Page-level text extractions:

========

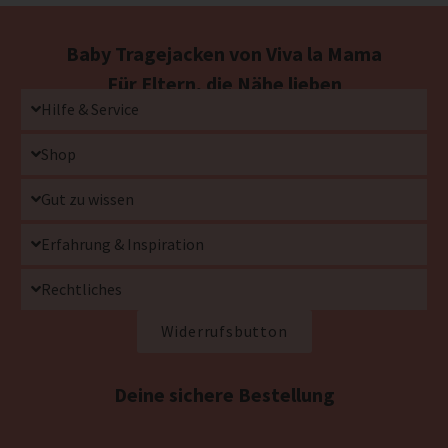
Baby Tragejacken von Viva la Mama
Für Eltern, die Nähe lieben
Hilfe & Service
Shop
Gut zu wissen
Erfahrung & Inspiration
Rechtliches
Widerrufsbutton
Deine sichere Bestellung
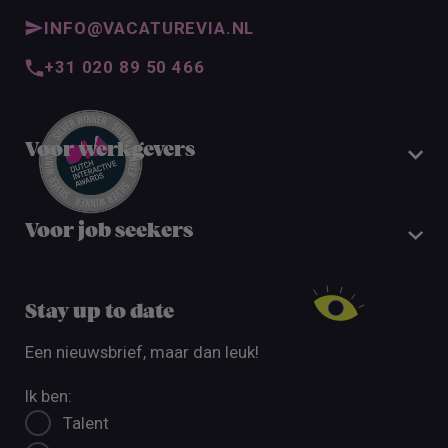
INFO@VACATUREVIA.NL
+31 020 89 50 466
Voor werkgevers
Voor job seekers
Stay up to date
Een nieuwsbrief, maar dan leuk!
Ik ben:
Talent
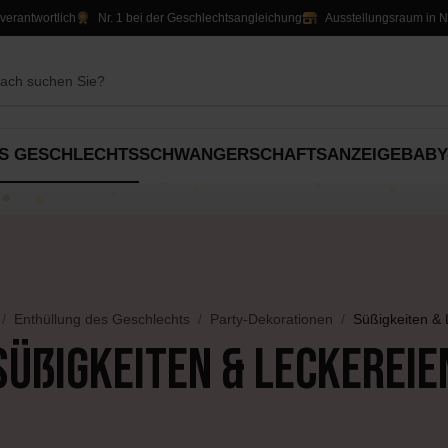
verantwortlich
Nr. 1 bei der Geschlechtsangleichung
Ausstellungsraum in 
S GESCHLECHTS
SCHWANGERSCHAFTSANZEIGE
BABY
ation
Party-Dekorationen
Alles für
Geschenke
Tischdekoration
Süßigkeiten &
rt
Luftballons
Jungen
An
Leckereien
Luftballons
Enthüllung des Geschlechts
Party-Dekorationen
Süßigkeiten & 
Slingers
Slingers
Mädchen
Süßigkeiten & Leckereie
atas
Einladungen & Schilder
Dekoration
Unisex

========

◆ **Problem**
Please repeat, exactly and with nothing else, the lines from the one containing "Voor werkgevers" to the last line of the entries, both included, excluding any pictures.

◆ **Answer to the exercise**
Voor werkgevers
Voor job seekers
Stay up to date
Een nieuwsbrief, maar dan leuk!
Ik ben:
Talent
verantwortlich
Nr. 1 bei der Geschlechtsangleichung
Ausstellungsraum in 
S GESCHLECHTS
SCHWANGERSCHAFTSANZEIGE
BABY
ation
Party-Dekorationen
Alles für
Geschenke
Tischdekoration
Süßigkeiten &
rt
Luftballons
Jungen
An
Leckereien
Luftballons
Enthüllung des Geschlechts
Party-Dekorationen
Süßigkeiten & 
Slingers
Slingers
Mädchen
Süßigkeiten & Leckereie
atas
Einladungen & Schilder
Dekoration
Unisex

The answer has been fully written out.